## EXERCISE REQUIREMENTS
Lines with "Management" in the records below: say how many there are, and add nothing.

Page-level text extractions

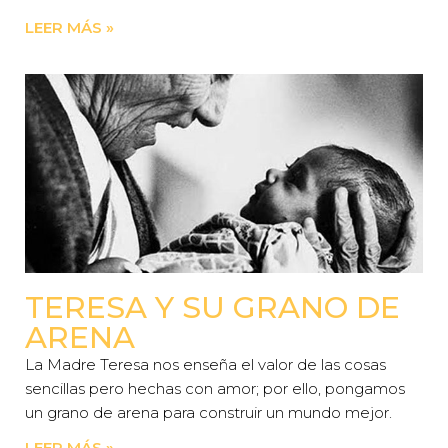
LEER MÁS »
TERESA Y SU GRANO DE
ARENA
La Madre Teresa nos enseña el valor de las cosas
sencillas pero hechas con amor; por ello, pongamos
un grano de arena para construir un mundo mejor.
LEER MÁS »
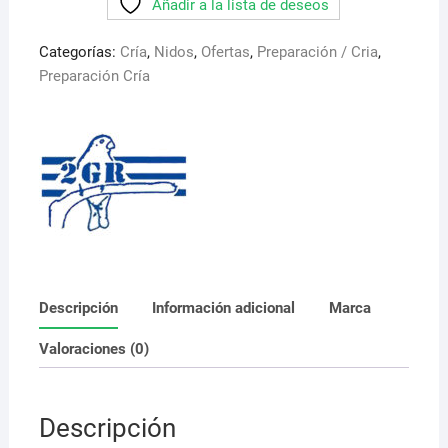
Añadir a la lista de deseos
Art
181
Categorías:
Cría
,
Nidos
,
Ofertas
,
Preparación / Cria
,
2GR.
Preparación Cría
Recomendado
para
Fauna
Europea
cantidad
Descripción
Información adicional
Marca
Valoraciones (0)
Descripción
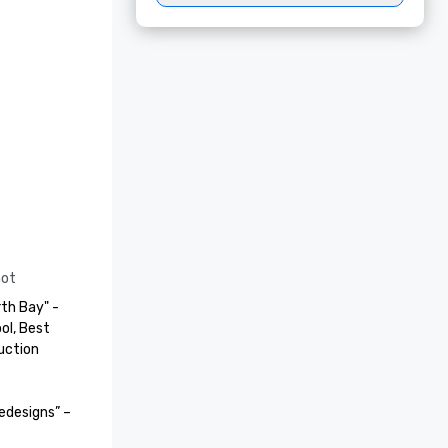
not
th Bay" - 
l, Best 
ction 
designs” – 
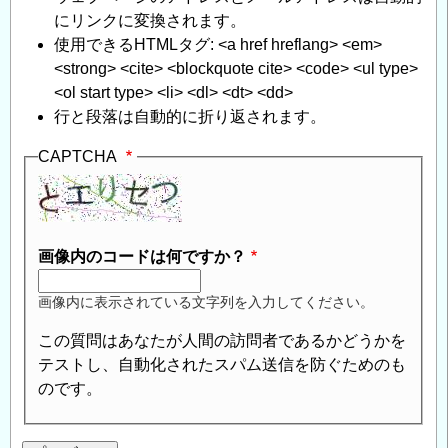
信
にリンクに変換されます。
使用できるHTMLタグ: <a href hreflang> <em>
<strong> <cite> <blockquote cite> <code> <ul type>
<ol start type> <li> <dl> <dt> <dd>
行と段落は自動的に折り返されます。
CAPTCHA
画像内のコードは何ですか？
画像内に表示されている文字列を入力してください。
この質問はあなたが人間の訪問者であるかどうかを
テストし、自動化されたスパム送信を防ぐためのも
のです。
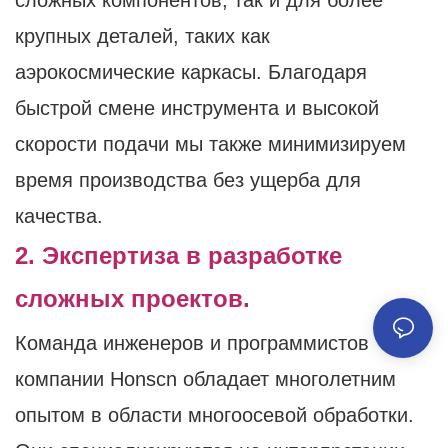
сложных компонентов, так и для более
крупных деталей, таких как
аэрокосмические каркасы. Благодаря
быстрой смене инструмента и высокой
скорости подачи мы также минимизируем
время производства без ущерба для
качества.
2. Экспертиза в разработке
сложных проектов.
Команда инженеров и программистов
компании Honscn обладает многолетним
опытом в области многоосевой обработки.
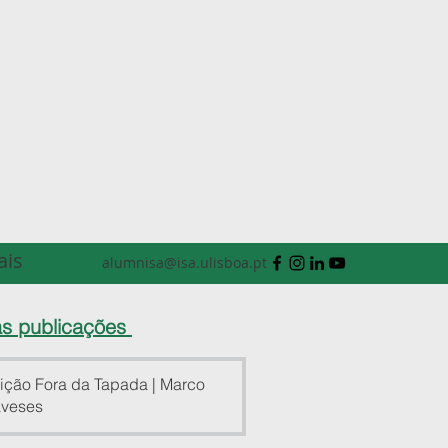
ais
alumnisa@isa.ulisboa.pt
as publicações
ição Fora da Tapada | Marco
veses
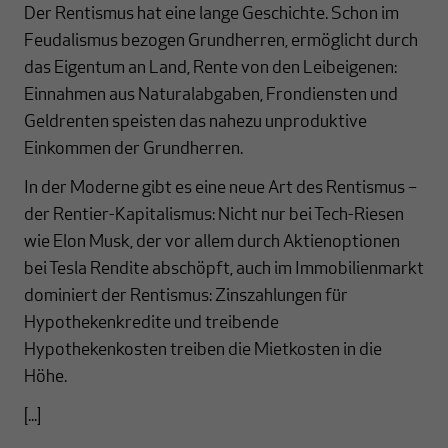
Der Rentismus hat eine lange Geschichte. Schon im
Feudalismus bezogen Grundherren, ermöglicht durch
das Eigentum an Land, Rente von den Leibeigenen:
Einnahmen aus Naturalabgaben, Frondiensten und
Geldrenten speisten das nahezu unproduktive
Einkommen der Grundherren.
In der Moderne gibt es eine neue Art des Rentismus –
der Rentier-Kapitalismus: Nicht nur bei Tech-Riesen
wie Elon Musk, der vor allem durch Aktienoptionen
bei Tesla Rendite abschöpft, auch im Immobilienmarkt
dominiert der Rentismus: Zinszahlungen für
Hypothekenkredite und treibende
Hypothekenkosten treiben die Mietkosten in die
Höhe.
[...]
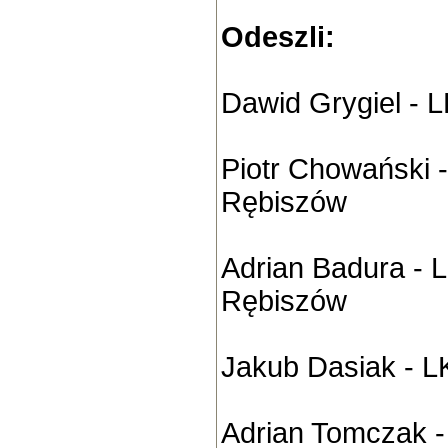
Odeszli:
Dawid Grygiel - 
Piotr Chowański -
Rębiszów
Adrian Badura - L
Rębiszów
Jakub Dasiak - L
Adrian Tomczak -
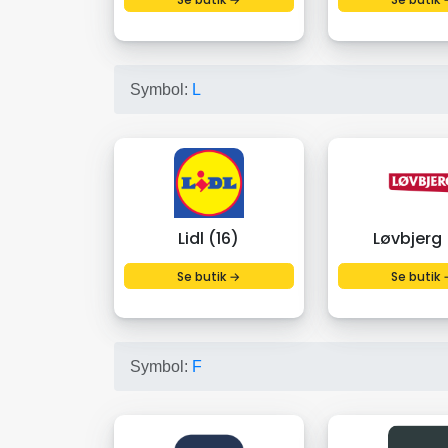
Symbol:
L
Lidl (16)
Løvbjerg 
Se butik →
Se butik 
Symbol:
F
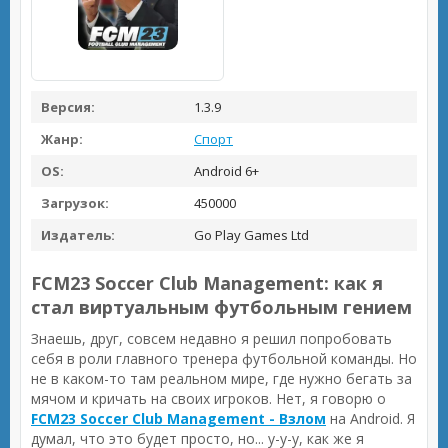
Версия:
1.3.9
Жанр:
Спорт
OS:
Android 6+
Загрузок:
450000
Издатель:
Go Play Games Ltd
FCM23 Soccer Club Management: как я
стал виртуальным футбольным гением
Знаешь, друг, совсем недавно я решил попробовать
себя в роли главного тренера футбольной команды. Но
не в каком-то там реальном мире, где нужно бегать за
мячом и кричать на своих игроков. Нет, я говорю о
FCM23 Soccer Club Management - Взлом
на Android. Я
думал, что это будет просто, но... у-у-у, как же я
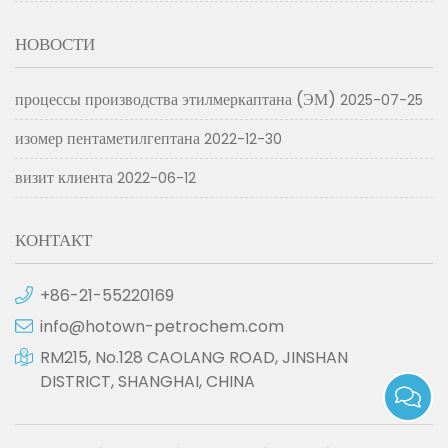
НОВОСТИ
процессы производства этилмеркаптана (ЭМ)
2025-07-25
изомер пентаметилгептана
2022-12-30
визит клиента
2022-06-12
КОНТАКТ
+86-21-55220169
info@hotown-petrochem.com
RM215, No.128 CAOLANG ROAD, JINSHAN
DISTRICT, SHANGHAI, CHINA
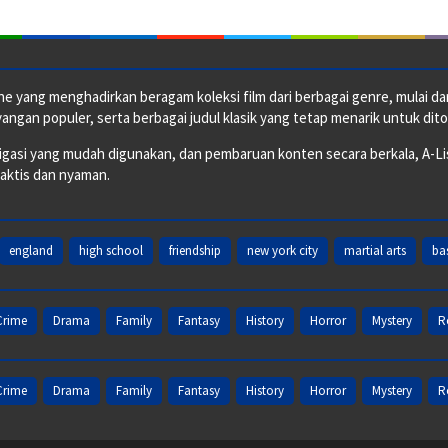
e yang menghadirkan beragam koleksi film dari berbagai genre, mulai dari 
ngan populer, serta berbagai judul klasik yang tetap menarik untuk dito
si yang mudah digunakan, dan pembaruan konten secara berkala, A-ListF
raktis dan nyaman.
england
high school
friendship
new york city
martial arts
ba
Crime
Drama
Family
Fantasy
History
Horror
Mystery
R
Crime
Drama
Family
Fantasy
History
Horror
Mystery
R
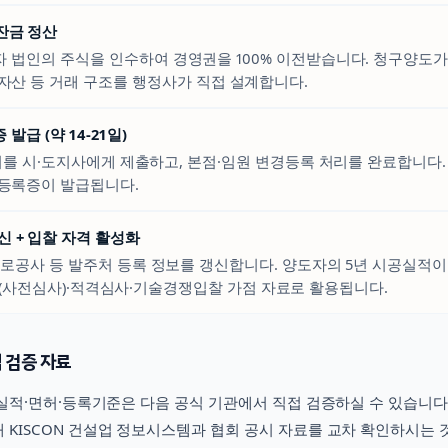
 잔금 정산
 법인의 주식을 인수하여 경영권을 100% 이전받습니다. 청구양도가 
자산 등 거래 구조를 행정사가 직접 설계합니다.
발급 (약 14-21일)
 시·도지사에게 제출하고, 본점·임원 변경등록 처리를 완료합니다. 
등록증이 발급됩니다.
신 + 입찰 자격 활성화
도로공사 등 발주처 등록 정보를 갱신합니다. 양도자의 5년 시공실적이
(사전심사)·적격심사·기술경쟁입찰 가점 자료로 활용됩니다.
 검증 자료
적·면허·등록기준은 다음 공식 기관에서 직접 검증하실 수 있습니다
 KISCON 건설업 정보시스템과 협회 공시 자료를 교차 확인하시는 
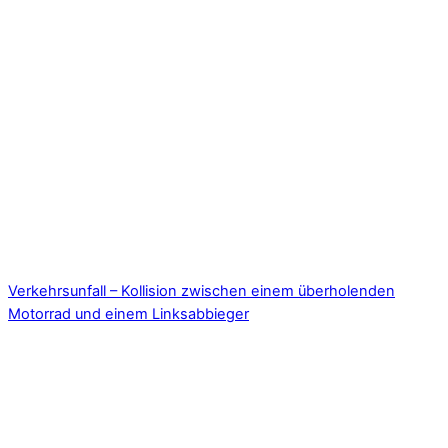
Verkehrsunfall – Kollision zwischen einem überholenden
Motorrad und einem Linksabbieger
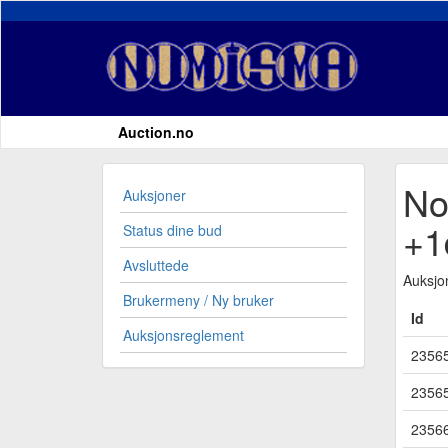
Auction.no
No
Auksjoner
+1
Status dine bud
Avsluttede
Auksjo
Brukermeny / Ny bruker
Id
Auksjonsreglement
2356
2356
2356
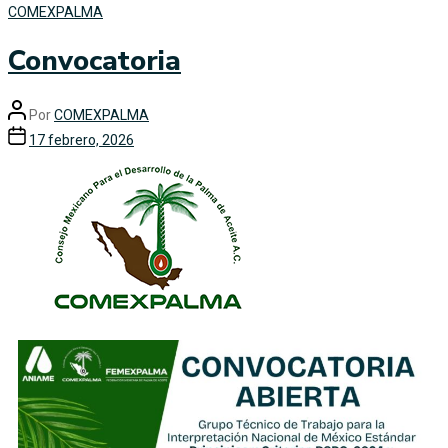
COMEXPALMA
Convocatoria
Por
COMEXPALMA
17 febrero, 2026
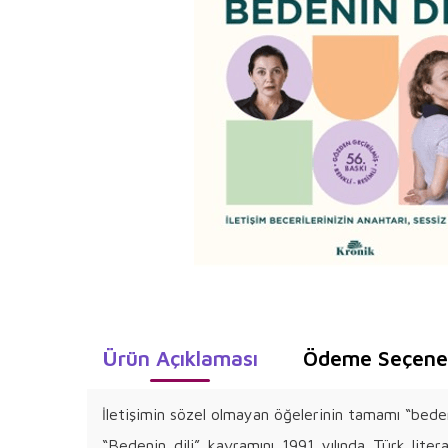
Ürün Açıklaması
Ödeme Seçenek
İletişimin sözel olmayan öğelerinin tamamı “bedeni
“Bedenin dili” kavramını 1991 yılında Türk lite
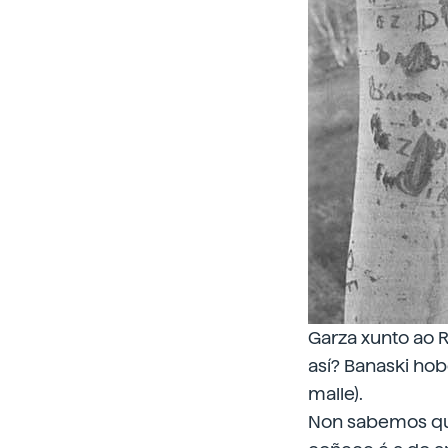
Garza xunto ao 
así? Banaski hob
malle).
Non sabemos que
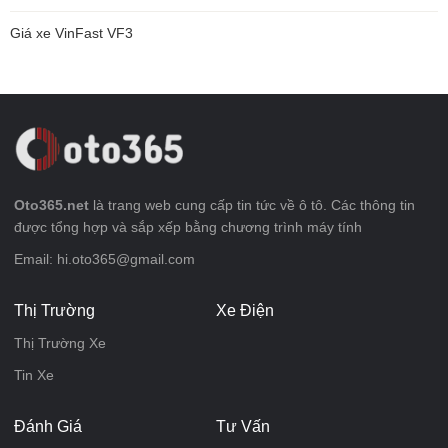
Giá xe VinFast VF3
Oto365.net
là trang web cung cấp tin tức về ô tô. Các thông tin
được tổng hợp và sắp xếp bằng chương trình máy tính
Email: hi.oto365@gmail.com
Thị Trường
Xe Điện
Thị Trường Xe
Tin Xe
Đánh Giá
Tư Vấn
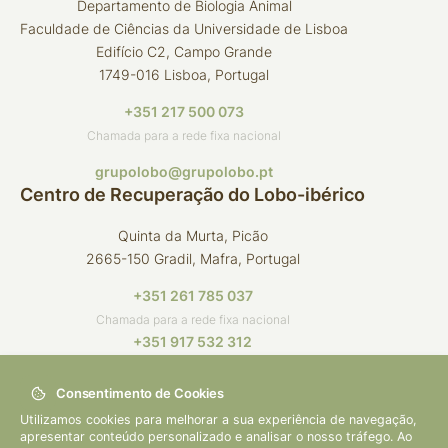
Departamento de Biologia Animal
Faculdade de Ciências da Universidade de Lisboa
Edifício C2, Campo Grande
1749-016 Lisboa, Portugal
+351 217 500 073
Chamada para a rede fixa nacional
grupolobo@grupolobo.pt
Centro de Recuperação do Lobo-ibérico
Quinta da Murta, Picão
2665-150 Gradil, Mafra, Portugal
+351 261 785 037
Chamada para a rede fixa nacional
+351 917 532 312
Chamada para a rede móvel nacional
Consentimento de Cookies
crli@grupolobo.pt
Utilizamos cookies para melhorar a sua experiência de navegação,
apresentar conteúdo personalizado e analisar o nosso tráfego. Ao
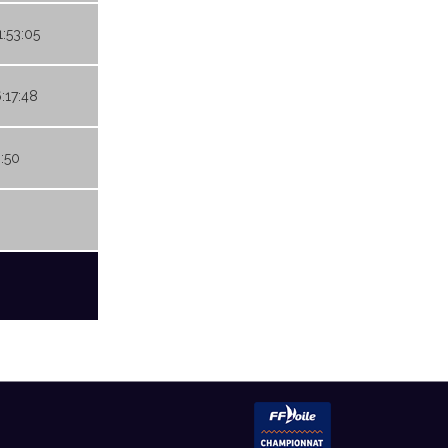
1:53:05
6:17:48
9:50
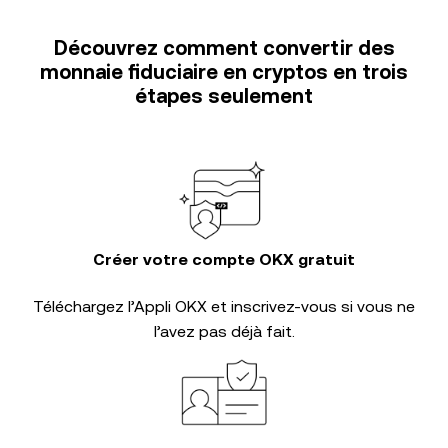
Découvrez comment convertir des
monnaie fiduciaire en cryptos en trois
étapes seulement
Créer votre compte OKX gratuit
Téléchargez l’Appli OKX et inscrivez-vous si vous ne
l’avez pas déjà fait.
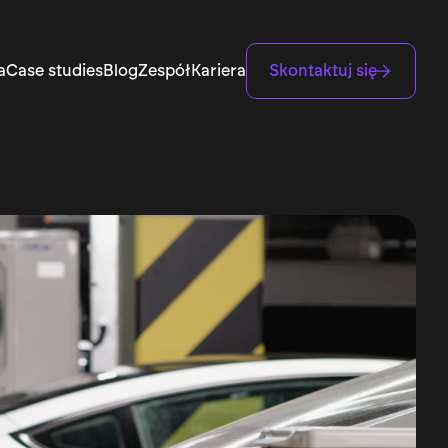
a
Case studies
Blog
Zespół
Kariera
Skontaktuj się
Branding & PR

## RESPONSE
2